__Records to use__:
'''

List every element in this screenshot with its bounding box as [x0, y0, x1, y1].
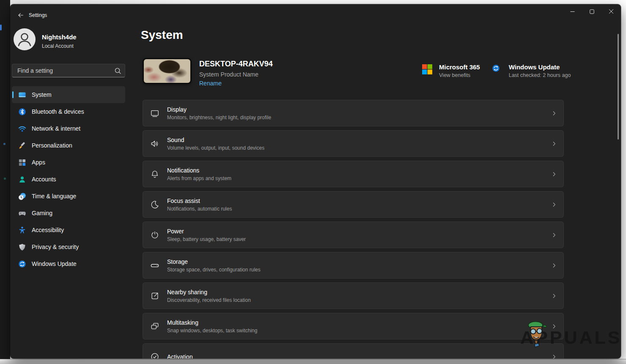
user-avatar[interactable]: [14, 28, 36, 50]
sidebar-item-label: Network & internet: [32, 125, 80, 132]
sound-icon: [150, 139, 159, 148]
bluetooth-icon: [18, 108, 26, 116]
sidebar-item-privacy-security[interactable]: Privacy & security: [12, 238, 125, 255]
back-arrow-icon: [17, 12, 24, 19]
close-button[interactable]: [601, 4, 621, 19]
promo-title: Microsoft 365: [439, 63, 480, 71]
row-subtitle: Snap windows, desktops, task switching: [167, 328, 257, 334]
chevron-right-icon: [551, 323, 557, 329]
promo-windows-update[interactable]: Windows UpdateLast checked: 2 hours ago: [492, 63, 571, 78]
settings-row-notifications[interactable]: NotificationsAlerts from apps and system: [143, 161, 564, 187]
sidebar-nav: SystemBluetooth & devicesNetwork & inter…: [12, 86, 125, 272]
row-title: Notifications: [167, 167, 231, 174]
page-title: System: [141, 28, 183, 42]
scrollbar-thumb[interactable]: [618, 34, 619, 140]
row-title: Activation: [167, 353, 193, 359]
settings-row-activation[interactable]: Activation: [143, 343, 564, 359]
sidebar-item-accounts[interactable]: Accounts: [12, 171, 125, 188]
privacy-security-icon: [18, 243, 26, 251]
focus-assist-icon: [150, 200, 159, 209]
nearby-sharing-icon: [150, 291, 159, 301]
row-title: Power: [167, 228, 246, 235]
back-button[interactable]: [14, 9, 28, 21]
user-name: Nightsh4de: [42, 33, 77, 41]
sidebar-item-label: Windows Update: [32, 260, 77, 267]
chevron-right-icon: [551, 202, 557, 208]
notifications-icon: [150, 170, 159, 179]
sidebar-item-label: Accounts: [32, 176, 56, 183]
settings-row-display[interactable]: DisplayMonitors, brightness, night light…: [143, 100, 564, 126]
rename-link[interactable]: Rename: [199, 80, 222, 87]
desktop-screenshot: Settings Nightsh4de Local Account: [0, 0, 626, 364]
sidebar-item-network-internet[interactable]: Network & internet: [12, 120, 125, 137]
settings-window: Settings Nightsh4de Local Account: [10, 4, 621, 359]
row-title: Sound: [167, 137, 264, 143]
row-title: Focus assist: [167, 197, 232, 204]
row-subtitle: Alerts from apps and system: [167, 175, 231, 181]
row-subtitle: Storage space, drives, configuration rul…: [167, 267, 261, 273]
chevron-right-icon: [551, 171, 557, 177]
search-icon[interactable]: [114, 67, 121, 76]
maximize-icon: [590, 9, 594, 14]
sidebar-item-bluetooth-devices[interactable]: Bluetooth & devices: [12, 103, 125, 120]
sidebar-item-label: Time & language: [32, 193, 76, 200]
search-box: [12, 64, 125, 77]
account-type-label: Local Account: [42, 43, 74, 49]
desktop-edge-left: [0, 0, 10, 359]
desktop-icon-fragment: [4, 178, 6, 180]
row-title: Storage: [167, 258, 261, 265]
windows-update-icon: [492, 64, 505, 72]
settings-row-sound[interactable]: SoundVolume levels, output, input, sound…: [143, 130, 564, 157]
chevron-right-icon: [551, 354, 557, 359]
time-language-icon: [18, 192, 26, 200]
chevron-right-icon: [551, 141, 557, 147]
search-input[interactable]: [12, 64, 125, 77]
minimize-icon: [570, 9, 575, 14]
apps-icon: [18, 159, 26, 167]
settings-row-storage[interactable]: StorageStorage space, drives, configurat…: [143, 252, 564, 279]
sidebar-item-system[interactable]: System: [12, 86, 125, 103]
maximize-button[interactable]: [582, 4, 601, 19]
caption-buttons: [563, 4, 621, 19]
sidebar-item-time-language[interactable]: Time & language: [12, 188, 125, 205]
sidebar-item-label: Privacy & security: [32, 244, 79, 250]
settings-row-focus-assist[interactable]: Focus assistNotifications, automatic rul…: [143, 191, 564, 218]
sidebar-item-apps[interactable]: Apps: [12, 154, 125, 171]
sidebar-item-label: Gaming: [32, 210, 52, 216]
promo-microsoft-365[interactable]: Microsoft 365View benefits: [422, 63, 480, 78]
selected-indicator: [12, 91, 14, 98]
settings-row-multitasking[interactable]: MultitaskingSnap windows, desktops, task…: [143, 313, 564, 339]
row-subtitle: Volume levels, output, input, sound devi…: [167, 145, 264, 151]
row-text: StorageStorage space, drives, configurat…: [167, 258, 261, 273]
chevron-right-icon: [551, 110, 557, 116]
window-title: Settings: [29, 12, 47, 18]
sidebar-item-gaming[interactable]: Gaming: [12, 205, 125, 222]
promo-texts: Microsoft 365View benefits: [439, 63, 480, 78]
sidebar-item-label: Apps: [32, 159, 45, 166]
row-text: SoundVolume levels, output, input, sound…: [167, 137, 264, 151]
taskbar-edge: [0, 359, 626, 364]
row-subtitle: Discoverability, received files location: [167, 297, 251, 303]
promo-title: Windows Update: [509, 63, 571, 71]
network-icon: [18, 125, 26, 133]
row-text: Activation: [167, 353, 193, 359]
minimize-button[interactable]: [563, 4, 582, 19]
row-text: PowerSleep, battery usage, battery saver: [167, 228, 246, 242]
promo-texts: Windows UpdateLast checked: 2 hours ago: [509, 63, 571, 78]
sidebar-item-label: System: [32, 91, 52, 98]
promo-subtitle: Last checked: 2 hours ago: [509, 72, 571, 78]
device-name: DESKTOP-4RAKV94: [199, 60, 273, 68]
display-icon: [150, 109, 159, 118]
system-icon: [18, 91, 26, 99]
accessibility-icon: [18, 226, 26, 234]
sidebar-item-accessibility[interactable]: Accessibility: [12, 222, 125, 238]
chevron-right-icon: [551, 263, 557, 268]
chevron-right-icon: [551, 293, 557, 299]
row-subtitle: Monitors, brightness, night light, displ…: [167, 115, 271, 120]
close-icon: [609, 9, 614, 14]
sidebar-item-windows-update[interactable]: Windows Update: [12, 255, 125, 272]
settings-row-power[interactable]: PowerSleep, battery usage, battery saver: [143, 222, 564, 248]
sidebar-item-personalization[interactable]: Personalization: [12, 137, 125, 154]
row-text: MultitaskingSnap windows, desktops, task…: [167, 319, 257, 334]
settings-row-nearby-sharing[interactable]: Nearby sharingDiscoverability, received …: [143, 282, 564, 309]
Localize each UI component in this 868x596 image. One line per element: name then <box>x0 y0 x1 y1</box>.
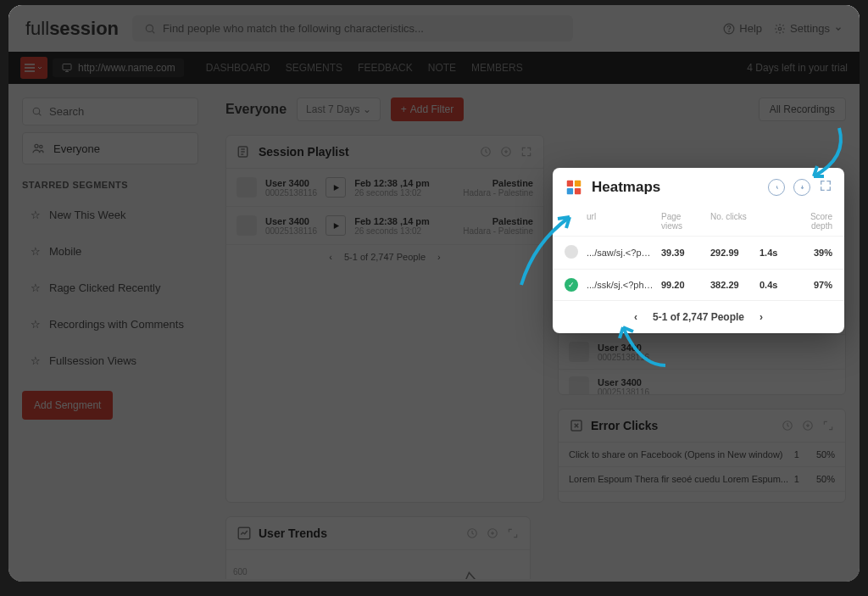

'''

__Instructions for the task__: In your copy of the listing above, every line must match exactly and no picture may appear.

__Response below__:
List every element in this screenshot with its bounding box as [x0, y0, x1, y1].
user-avatar[interactable]: [14, 28, 36, 50]
sidebar-item-label: Network & internet: [32, 125, 80, 132]
sound-icon: [150, 139, 159, 148]
bluetooth-icon: [18, 108, 26, 116]
sidebar-item-privacy-security[interactable]: Privacy & security: [12, 238, 125, 255]
back-arrow-icon: [17, 12, 24, 19]
close-button[interactable]: [601, 4, 621, 19]
promo-title: Microsoft 365: [439, 63, 480, 71]
row-subtitle: Snap windows, desktops, task switching: [167, 328, 257, 334]
chevron-right-icon: [551, 323, 557, 329]
promo-windows-update[interactable]: Windows UpdateLast checked: 2 hours ago: [492, 63, 571, 78]
settings-row-notifications[interactable]: NotificationsAlerts from apps and system: [143, 161, 564, 187]
sidebar-nav: SystemBluetooth & devicesNetwork & inter…: [12, 86, 125, 272]
row-title: Notifications: [167, 167, 231, 174]
page-title: System: [141, 28, 183, 42]
scrollbar-thumb[interactable]: [618, 34, 619, 140]
row-title: Activation: [167, 353, 193, 359]
settings-row-activation[interactable]: Activation: [143, 343, 564, 359]
sidebar-item-accounts[interactable]: Accounts: [12, 171, 125, 188]
privacy-security-icon: [18, 243, 26, 251]
focus-assist-icon: [150, 200, 159, 209]
nearby-sharing-icon: [150, 291, 159, 301]
row-title: Power: [167, 228, 246, 235]
back-button[interactable]: [14, 9, 28, 21]
user-name: Nightsh4de: [42, 33, 77, 41]
sidebar-item-label: Windows Update: [32, 260, 77, 267]
chevron-right-icon: [551, 202, 557, 208]
notifications-icon: [150, 170, 159, 179]
sidebar-item-label: Accounts: [32, 176, 56, 183]
settings-row-display[interactable]: DisplayMonitors, brightness, night light…: [143, 100, 564, 126]
rename-link[interactable]: Rename: [199, 80, 222, 87]
desktop-screenshot: Settings Nightsh4de Local Account: [0, 0, 626, 364]
sidebar-item-network-internet[interactable]: Network & internet: [12, 120, 125, 137]
settings-window: Settings Nightsh4de Local Account: [10, 4, 621, 359]
row-title: Sound: [167, 137, 264, 143]
row-title: Focus assist: [167, 197, 232, 204]
row-subtitle: Alerts from apps and system: [167, 175, 231, 181]
row-subtitle: Storage space, drives, configuration rul…: [167, 267, 261, 273]
chevron-right-icon: [551, 171, 557, 177]
search-icon[interactable]: [114, 67, 121, 76]
maximize-icon: [590, 9, 594, 14]
sidebar-item-bluetooth-devices[interactable]: Bluetooth & devices: [12, 103, 125, 120]
sidebar-item-label: Time & language: [32, 193, 76, 200]
search-box: [12, 64, 125, 77]
account-type-label: Local Account: [42, 43, 74, 49]
desktop-edge-left: [0, 0, 10, 359]
desktop-icon-fragment: [4, 178, 6, 180]
row-title: Storage: [167, 258, 261, 265]
windows-update-icon: [492, 64, 505, 72]
settings-row-sound[interactable]: SoundVolume levels, output, input, sound…: [143, 130, 564, 157]
chevron-right-icon: [551, 354, 557, 359]
time-language-icon: [18, 192, 26, 200]
chevron-right-icon: [551, 141, 557, 147]
search-input[interactable]: [12, 64, 125, 77]
minimize-icon: [570, 9, 575, 14]
apps-icon: [18, 159, 26, 167]
settings-row-storage[interactable]: StorageStorage space, drives, configurat…: [143, 252, 564, 279]
sidebar-item-system[interactable]: System: [12, 86, 125, 103]
maximize-button[interactable]: [582, 4, 601, 19]
caption-buttons: [563, 4, 621, 19]
sidebar-item-time-language[interactable]: Time & language: [12, 188, 125, 205]
sidebar-item-label: Privacy & security: [32, 244, 79, 250]
settings-row-focus-assist[interactable]: Focus assistNotifications, automatic rul…: [143, 191, 564, 218]
sidebar-item-apps[interactable]: Apps: [12, 154, 125, 171]
sidebar-item-label: Gaming: [32, 210, 52, 216]
promo-microsoft-365[interactable]: Microsoft 365View benefits: [422, 63, 480, 78]
selected-indicator: [12, 91, 14, 98]
settings-row-multitasking[interactable]: MultitaskingSnap windows, desktops, task…: [143, 313, 564, 339]
row-subtitle: Volume levels, output, input, sound devi…: [167, 145, 264, 151]
row-text: StorageStorage space, drives, configurat…: [167, 258, 261, 273]
chevron-right-icon: [551, 110, 557, 116]
window-title: Settings: [29, 12, 47, 18]
sidebar-item-gaming[interactable]: Gaming: [12, 205, 125, 222]
promo-texts: Microsoft 365View benefits: [439, 63, 480, 78]
sidebar-item-label: Apps: [32, 159, 45, 166]
row-text: SoundVolume levels, output, input, sound…: [167, 137, 264, 151]
taskbar-edge: [0, 359, 626, 364]
row-subtitle: Discoverability, received files location: [167, 297, 251, 303]
promo-title: Windows Update: [509, 63, 571, 71]
network-icon: [18, 125, 26, 133]
row-text: Activation: [167, 353, 193, 359]
minimize-button[interactable]: [563, 4, 582, 19]
row-text: PowerSleep, battery usage, battery saver: [167, 228, 246, 242]
promo-texts: Windows UpdateLast checked: 2 hours ago: [509, 63, 571, 78]
sidebar-item-label: System: [32, 91, 52, 98]
promo-subtitle: Last checked: 2 hours ago: [509, 72, 571, 78]
device-name: DESKTOP-4RAKV94: [199, 60, 273, 68]
display-icon: [150, 109, 159, 118]
system-icon: [18, 91, 26, 99]
accessibility-icon: [18, 226, 26, 234]
sidebar-item-accessibility[interactable]: Accessibility: [12, 222, 125, 238]
chevron-right-icon: [551, 263, 557, 268]
chevron-right-icon: [551, 293, 557, 299]
row-subtitle: Monitors, brightness, night light, displ…: [167, 115, 271, 120]
close-icon: [609, 9, 614, 14]
sidebar-item-windows-update[interactable]: Windows Update: [12, 255, 125, 272]
settings-row-power[interactable]: PowerSleep, battery usage, battery saver: [143, 222, 564, 248]
sidebar-item-personalization[interactable]: Personalization: [12, 137, 125, 154]
row-text: MultitaskingSnap windows, desktops, task…: [167, 319, 257, 334]
settings-row-nearby-sharing[interactable]: Nearby sharingDiscoverability, received …: [143, 282, 564, 309]
Localize each UI component in this 868x596 image. One line per element: name then <box>x0 y0 x1 y1</box>.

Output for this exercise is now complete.